My opinion is it’ll mean some access to get supplies in, but more often than not it’ll mean trucks bought and beat to death on the long gravel road to the city and no money really saved and often more wasted. I didn’t come to Tanana cause there was a road here—I left roads long ago.
What are some of the challenges the area faces in terms of resources?
The modern world is coming as it always has. The king salmon crisis has changed the game more than anything. It’s not really a government ban. It’s really the state management doing what it should have done long ago but now doing it too late to help. Fishcamp lifestyle has gone down the drain. Anyone who thinks otherwise has not been on the Yukon River lately and seen all the closed camps. Camps that once raised kids and taught traditional values impossible to do any other way. It’s a sign of the times I’m afraid, but then it’s society’s direction since very long ago. That’s why I like the show—it shows the value of the lifestyle if you can look behind the drama and maybe will make someone think about what’s important in life.
[The show] has been an opportunity for many townspeople and the majority of people here like the show and what it’s done for the portrayal of the lifestyle. I personally did it to showcase what I viewed as a meaningful, hardworking, ethical lifestyle and to let people not from Alaska see it for what it is and not all the misconceptions of us as poachers and cruel trappers. I always felt that if people could see what we really do, while they may not like it, they could at least understand the value of it as a lifestyle.
Where else have you lived and do you ever think about moving away because of the struggles?
I lived in New Hampshire at a hippie commune, west coast all over, into Canada and northern British Columbia, in the woods living similar to Alaska. There is no place to move to better than here—I’ll just stay on the outskirts of all the outside activity as I’ve kinda been doing anyway. Maybe if I was younger I would go to Siberia.
What skills must one have to live in Tanana?
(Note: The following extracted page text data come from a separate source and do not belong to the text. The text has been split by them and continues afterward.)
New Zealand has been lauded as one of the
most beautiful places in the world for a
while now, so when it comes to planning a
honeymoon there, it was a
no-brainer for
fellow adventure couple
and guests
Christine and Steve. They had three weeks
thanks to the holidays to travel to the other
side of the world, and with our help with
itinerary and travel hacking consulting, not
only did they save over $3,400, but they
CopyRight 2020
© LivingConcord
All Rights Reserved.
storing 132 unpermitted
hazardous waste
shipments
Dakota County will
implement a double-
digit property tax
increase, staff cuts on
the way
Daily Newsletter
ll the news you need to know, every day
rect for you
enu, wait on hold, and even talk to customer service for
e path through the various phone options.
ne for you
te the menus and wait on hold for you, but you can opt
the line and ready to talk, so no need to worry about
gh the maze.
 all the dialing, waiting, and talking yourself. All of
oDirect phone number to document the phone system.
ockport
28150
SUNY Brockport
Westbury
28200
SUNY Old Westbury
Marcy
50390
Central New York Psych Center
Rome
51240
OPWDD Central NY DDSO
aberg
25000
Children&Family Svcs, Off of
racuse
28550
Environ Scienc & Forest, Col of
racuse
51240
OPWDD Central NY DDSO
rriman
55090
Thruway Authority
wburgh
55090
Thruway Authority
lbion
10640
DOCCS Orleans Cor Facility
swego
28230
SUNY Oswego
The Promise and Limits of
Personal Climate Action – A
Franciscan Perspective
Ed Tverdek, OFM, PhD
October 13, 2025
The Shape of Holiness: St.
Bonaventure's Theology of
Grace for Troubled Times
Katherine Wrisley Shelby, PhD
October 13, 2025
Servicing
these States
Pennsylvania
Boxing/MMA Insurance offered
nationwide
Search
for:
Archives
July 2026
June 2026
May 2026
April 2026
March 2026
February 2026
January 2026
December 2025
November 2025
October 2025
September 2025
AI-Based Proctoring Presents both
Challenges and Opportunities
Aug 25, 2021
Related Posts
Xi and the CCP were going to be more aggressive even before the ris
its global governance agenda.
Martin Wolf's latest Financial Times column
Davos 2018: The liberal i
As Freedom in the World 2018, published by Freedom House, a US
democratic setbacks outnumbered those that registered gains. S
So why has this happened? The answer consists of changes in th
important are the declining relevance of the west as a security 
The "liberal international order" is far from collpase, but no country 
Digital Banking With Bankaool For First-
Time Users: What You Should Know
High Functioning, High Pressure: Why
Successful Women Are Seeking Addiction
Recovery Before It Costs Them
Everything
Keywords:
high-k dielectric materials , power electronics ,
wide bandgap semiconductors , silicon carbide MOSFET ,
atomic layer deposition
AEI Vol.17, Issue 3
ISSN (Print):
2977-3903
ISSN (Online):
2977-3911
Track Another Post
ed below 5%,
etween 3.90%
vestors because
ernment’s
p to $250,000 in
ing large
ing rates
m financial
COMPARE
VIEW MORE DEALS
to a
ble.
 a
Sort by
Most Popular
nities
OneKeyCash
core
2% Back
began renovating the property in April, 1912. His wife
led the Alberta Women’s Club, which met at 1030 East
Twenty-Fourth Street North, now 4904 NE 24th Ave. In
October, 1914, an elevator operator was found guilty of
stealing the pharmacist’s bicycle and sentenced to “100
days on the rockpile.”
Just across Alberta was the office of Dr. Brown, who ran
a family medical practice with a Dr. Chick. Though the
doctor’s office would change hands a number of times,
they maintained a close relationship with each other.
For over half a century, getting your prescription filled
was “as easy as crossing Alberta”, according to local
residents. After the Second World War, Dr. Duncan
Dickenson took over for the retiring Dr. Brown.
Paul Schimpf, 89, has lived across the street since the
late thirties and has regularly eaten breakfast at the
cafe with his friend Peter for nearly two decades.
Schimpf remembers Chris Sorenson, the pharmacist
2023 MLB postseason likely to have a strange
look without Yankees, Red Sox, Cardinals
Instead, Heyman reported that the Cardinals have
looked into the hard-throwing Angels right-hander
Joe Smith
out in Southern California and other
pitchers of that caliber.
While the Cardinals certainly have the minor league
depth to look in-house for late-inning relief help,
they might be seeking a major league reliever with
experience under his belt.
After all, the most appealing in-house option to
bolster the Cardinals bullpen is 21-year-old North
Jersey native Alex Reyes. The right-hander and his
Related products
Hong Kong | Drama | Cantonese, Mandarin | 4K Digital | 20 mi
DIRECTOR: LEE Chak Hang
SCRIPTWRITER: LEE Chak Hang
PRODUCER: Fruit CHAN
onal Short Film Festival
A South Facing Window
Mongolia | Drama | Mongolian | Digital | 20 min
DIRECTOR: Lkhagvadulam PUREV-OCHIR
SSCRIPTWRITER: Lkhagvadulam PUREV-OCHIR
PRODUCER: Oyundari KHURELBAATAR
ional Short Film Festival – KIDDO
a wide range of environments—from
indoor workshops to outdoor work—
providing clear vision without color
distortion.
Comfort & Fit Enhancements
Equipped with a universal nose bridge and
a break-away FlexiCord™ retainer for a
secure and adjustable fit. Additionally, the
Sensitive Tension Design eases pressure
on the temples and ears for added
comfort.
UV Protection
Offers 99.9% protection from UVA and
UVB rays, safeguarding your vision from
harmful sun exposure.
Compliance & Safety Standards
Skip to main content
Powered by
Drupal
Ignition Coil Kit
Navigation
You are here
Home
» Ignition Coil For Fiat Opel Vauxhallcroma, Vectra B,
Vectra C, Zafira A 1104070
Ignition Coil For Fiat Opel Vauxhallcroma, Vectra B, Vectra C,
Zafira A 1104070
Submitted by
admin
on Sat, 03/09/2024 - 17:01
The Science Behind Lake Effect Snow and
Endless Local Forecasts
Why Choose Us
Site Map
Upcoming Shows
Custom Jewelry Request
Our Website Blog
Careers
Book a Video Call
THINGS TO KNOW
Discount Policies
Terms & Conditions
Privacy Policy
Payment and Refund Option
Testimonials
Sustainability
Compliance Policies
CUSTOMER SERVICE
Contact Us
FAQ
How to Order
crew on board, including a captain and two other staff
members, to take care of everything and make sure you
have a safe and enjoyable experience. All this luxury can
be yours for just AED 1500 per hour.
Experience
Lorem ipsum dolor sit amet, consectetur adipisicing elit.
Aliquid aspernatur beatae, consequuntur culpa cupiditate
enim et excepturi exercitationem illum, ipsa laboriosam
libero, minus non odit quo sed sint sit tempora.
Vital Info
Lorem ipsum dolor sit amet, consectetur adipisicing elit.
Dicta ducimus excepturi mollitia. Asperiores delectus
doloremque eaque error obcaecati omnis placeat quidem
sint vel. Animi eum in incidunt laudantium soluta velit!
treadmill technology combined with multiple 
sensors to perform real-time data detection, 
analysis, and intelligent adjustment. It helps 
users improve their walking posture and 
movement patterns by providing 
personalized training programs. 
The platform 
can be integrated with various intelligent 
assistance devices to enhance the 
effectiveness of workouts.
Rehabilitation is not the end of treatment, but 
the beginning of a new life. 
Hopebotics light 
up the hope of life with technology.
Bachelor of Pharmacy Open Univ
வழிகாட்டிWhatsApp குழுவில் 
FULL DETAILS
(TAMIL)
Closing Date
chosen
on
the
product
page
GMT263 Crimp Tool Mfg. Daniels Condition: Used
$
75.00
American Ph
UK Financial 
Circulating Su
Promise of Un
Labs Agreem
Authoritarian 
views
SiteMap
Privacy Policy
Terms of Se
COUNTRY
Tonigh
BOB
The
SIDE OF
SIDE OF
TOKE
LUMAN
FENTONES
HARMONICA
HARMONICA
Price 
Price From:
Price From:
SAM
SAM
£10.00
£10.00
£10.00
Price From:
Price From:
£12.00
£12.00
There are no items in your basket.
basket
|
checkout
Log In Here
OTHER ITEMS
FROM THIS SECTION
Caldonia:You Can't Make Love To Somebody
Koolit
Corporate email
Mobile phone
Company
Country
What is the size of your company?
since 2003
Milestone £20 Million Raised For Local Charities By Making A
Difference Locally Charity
You can live in Tanana in different ways. If you want to be “Yukon Men,” however, you got to want to do the walk. Or better put, you have to not want to do the other walk. I feel I’m a lazy man, really—I just hate living any other way so much I have to work hard to avoid it. Really I just want to lay around all day. Second thing that would help is some skills of making things or mechanics or fixing things. These things however will [be learned] along the way if you don’t have them when you get here. Like when it’s 30 below and your SnoGo breaks down 30 miles from town, you’ll be amazed at how good your walking skills will get.